While we have come to equate Newtonian Mechanics with a mechanistic interpretation of the universe, Newton might argue that his science was no mere artifice of mechanics at all, but entailed a more elegant geometry that quantum physicists can gain much from. Newton regarded the universe as a cryptogram set by God and used his God-given powers of mind to unlock some of those mysteries.
Newton said, “He who thinks half-heartedly will not believe in God, but he who really thinks has to believe in God.” He also said, “God created everything by number, weight and measure.” These are sound enough principles, but science until recently has simply been extremely limited in its ability to perceive the numbers, weights and measures of something like that which takes place in the Zero-Point Field. Thankfully, that is changing now.
So rather than discard Newton, we would do well to rethink how it is we have turned his sacred geometry into the mere artifice of mechanics, the science referred to by Blake as “Newton’s sleep”. Newton’s wisdom went far beyond the laws of motion he is most remembered for. Do these sound like the words of a reductionist?:
“We build too many walls and not enough bridges.”
“I can calculate the motion of heavenly bodies, but not the madness of people.”
“If I have seen further than others, it is by standing on the shoulders of giants.”

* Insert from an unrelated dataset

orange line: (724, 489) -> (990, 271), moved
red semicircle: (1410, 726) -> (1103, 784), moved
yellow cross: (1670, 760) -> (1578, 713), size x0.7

“To explain all of Nature is too difficult a task for any one man, or even any one age.”
In The Field, Lynne McTaggart explains how there is little motivation in today’s largely government-funded scientific establishment to challenge the conventional mechanistic assumptions because “the system of competitive grant-writing and peer review tends to encourage professionals to only carry out experiments that confirm the existing view of things.” The brave pioneers that she investigates in The Field realize fully well that they are risking professional suicide to go against the grain, but they simply cannot ignore the findings of their research. From a variety of approaches they are all coming to the overwhelming realization that “the self has a field of influence on the world and vice versa.”

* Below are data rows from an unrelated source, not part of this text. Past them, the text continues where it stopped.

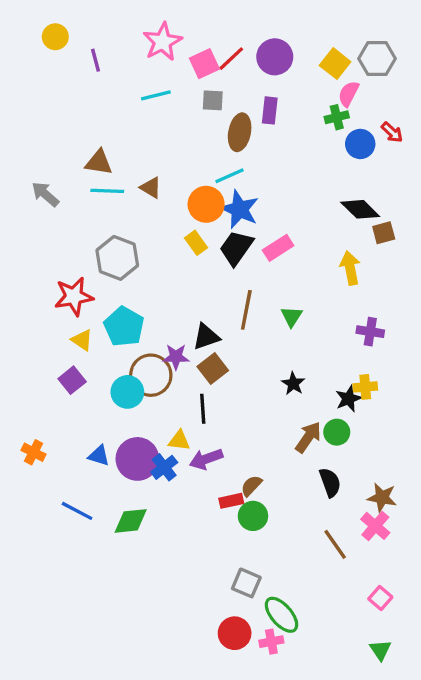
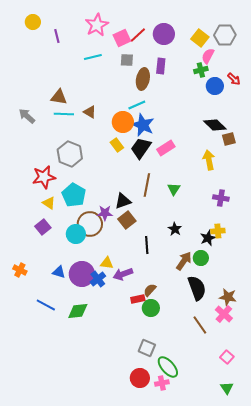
black line: (203, 409) -> (147, 245), moved
black semicircle: (330, 482) -> (197, 288), size x1.4

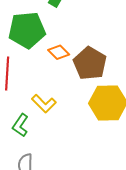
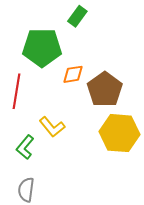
orange diamond: (59, 52) -> (73, 74), turned -60

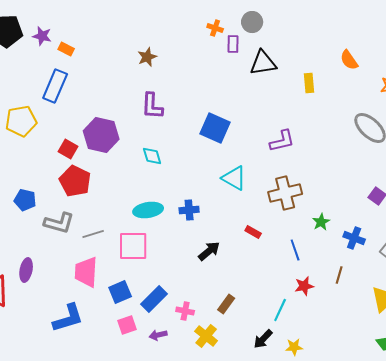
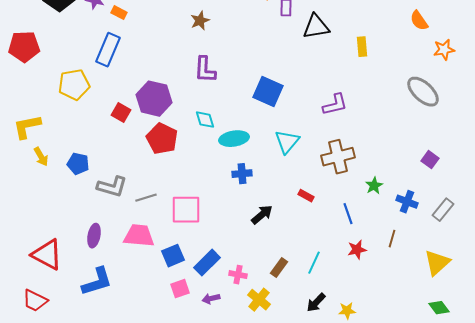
orange semicircle: (349, 60) -> (419, 21), moved
cyan triangle: (234, 178) -> (287, 142), turned 40
red pentagon: (75, 181) -> (162, 139), moved
cyan ellipse: (148, 210) -> (234, 139), moved
purple ellipse: (26, 270) -> (94, 236), moved
pink trapezoid: (86, 272) -> (139, 236), turned 92
cyan line: (280, 310) -> (314, 263), moved
blue L-shape: (68, 318) -> (97, 282), moved

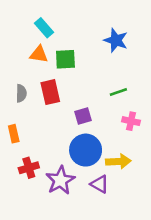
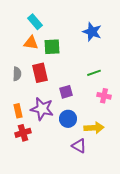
orange rectangle: (14, 134) -> (18, 111), moved
blue circle: (86, 150) -> (68, 119), size x0.7
purple star: (60, 180) -> (42, 109), moved, turned -30

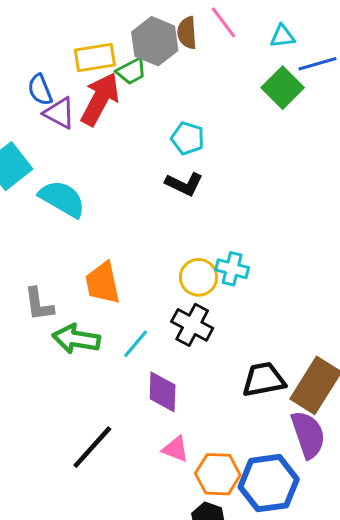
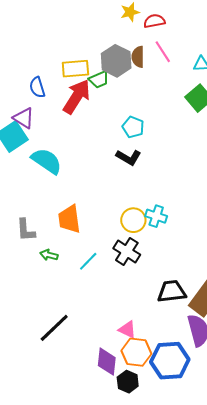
purple triangle: (59, 113) -> (24, 118), moved
green arrow: (76, 339) -> (49, 255), size x0.6
purple diamond: (163, 392) -> (107, 362), moved
pink triangle: (176, 449) -> (127, 330), moved

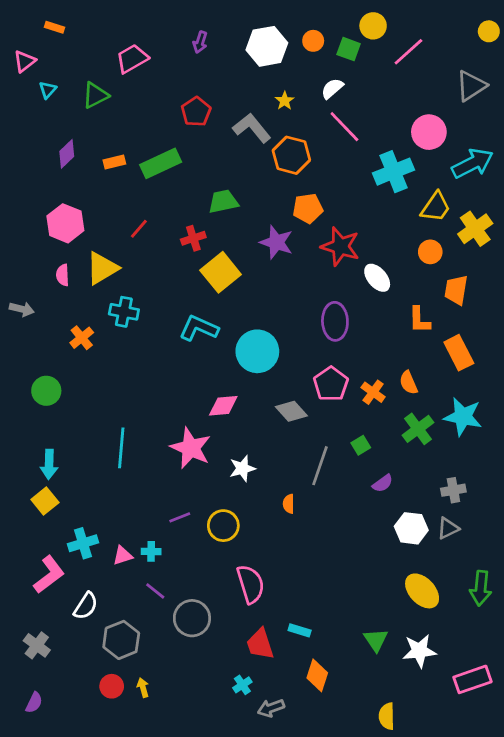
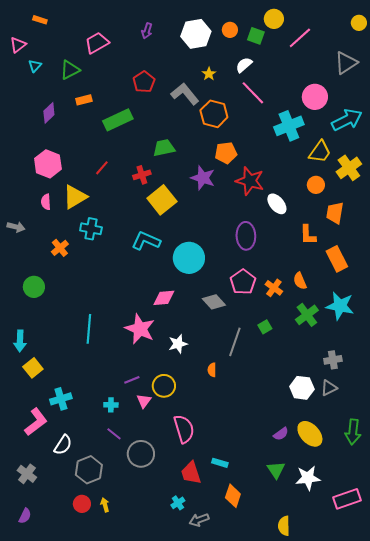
orange rectangle: (114, 162) -> (84, 100), moved
cyan arrow: (49, 464) -> (20, 341), moved
purple semicircle: (383, 483) -> (281, 434), moved
pink triangle: (123, 556) -> (144, 401), moved, turned -35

All this of course has a profound impact on our work as healing music practitioners. Here we can begin to see a science emerging for why the ‘intent’ we bring with our music is so very important for its efficacy. As others have pointed out, music touches us in many ways, and not simply with the physical vibrations of sound, important as those are. The heart/brain coherence described in Part Three and the work of the late Elisabeth Targ on prayer and spiritual healing along with Roger Nelson’s EGG devices measuring Global Consciousness, and the many studies being conducted in the effects of small and massive groups of people meditating together (even if physically separated), all this underscores the power of the mind and heart working together. The application of intent and coherence are like bringing a kind of psychic amplifier to the physical energy of the music itself.

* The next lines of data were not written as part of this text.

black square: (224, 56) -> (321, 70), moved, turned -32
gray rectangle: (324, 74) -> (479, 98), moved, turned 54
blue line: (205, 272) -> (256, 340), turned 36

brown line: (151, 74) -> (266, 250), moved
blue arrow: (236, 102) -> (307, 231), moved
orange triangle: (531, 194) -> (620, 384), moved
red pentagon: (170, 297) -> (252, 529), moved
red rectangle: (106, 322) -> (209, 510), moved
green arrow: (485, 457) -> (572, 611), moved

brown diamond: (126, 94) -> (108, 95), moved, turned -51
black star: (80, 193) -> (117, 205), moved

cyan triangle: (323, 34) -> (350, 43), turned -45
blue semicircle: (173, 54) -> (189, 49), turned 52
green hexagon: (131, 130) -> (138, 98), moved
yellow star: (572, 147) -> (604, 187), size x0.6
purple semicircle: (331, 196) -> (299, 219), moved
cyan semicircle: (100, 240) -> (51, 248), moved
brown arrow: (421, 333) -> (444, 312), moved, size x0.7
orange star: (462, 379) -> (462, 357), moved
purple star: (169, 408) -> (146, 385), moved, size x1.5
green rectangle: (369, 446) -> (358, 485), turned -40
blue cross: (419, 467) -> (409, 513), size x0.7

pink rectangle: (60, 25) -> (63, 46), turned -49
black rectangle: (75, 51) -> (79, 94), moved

As I read The Field, I am encouraged by the dedication and persistence of the many brave scientific pioneers Lynne McTaggart describes. These ideas resonate within me as they intuitively have done for many years every time I come in contact with this kind of work. I am happy to see new in-roads of understanding and dialogue emerging between the complementary modalities of healing and the conventional western institutions of science and medicine. There is a great deal more research to do in this arena and I look forward to helping that happen in whatever way I can in my little corner of the universe. Especially now as I realize that thanks to The Field, my little corner of the universe reaches out infinitely in all directions.